▶ [TRY IT] An exact copy of the entries below is required, with all pictures removed.

Stored entries:

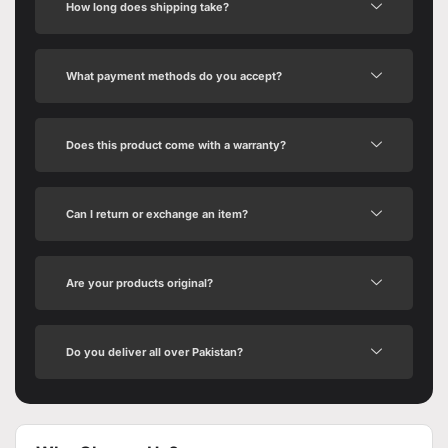
How long does shipping take?
What payment methods do you accept?
Does this product come with a warranty?
Can I return or exchange an item?
Are your products original?
Do you deliver all over Pakistan?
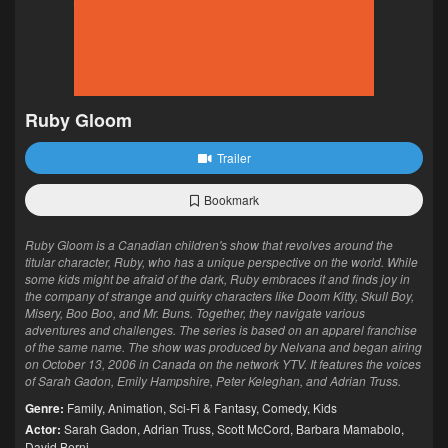
Ruby Gloom
Trailer
Bookmark
Ruby Gloom is a Canadian children's show that revolves around the
titular character, Ruby, who has a unique perspective on the world. While
some kids might be afraid of the dark, Ruby embraces it and finds joy in
the company of strange and quirky characters like Doom Kitty, Skull Boy,
Misery, Boo Boo, and Mr. Buns. Together, they navigate various
adventures and challenges. The series is based on an apparel franchise
of the same name. The show was produced by Nelvana and began airing
on October 13, 2006 in Canada on the network YTV. It features the voices
of Sarah Gadon, Emily Hampshire, Peter Keleghan, and Adrian Truss.
Genre:
Family
,
Animation
,
Sci-Fi & Fantasy
,
Comedy
,
Kids
Actor:
Sarah Gadon
,
Adrian Truss
,
Scott McCord
,
Barbara Mamabolo
,
David Berni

▶ [EXERCISE RESPONSE]
How long does shipping take?
What payment methods do you accept?
Does this product come with a warranty?
Can I return or exchange an item?
Are your products original?
Do you deliver all over Pakistan?
Ruby Gloom
Trailer
Bookmark
Ruby Gloom is a Canadian children's show that revolves around the
titular character, Ruby, who has a unique perspective on the world. While
some kids might be afraid of the dark, Ruby embraces it and finds joy in
the company of strange and quirky characters like Doom Kitty, Skull Boy,
Misery, Boo Boo, and Mr. Buns. Together, they navigate various
adventures and challenges. The series is based on an apparel franchise
of the same name. The show was produced by Nelvana and began airing
on October 13, 2006 in Canada on the network YTV. It features the voices
of Sarah Gadon, Emily Hampshire, Peter Keleghan, and Adrian Truss.
Genre:
Family
,
Animation
,
Sci-Fi & Fantasy
,
Comedy
,
Kids
Actor:
Sarah Gadon
,
Adrian Truss
,
Scott McCord
,
Barbara Mamabolo
,
David Berni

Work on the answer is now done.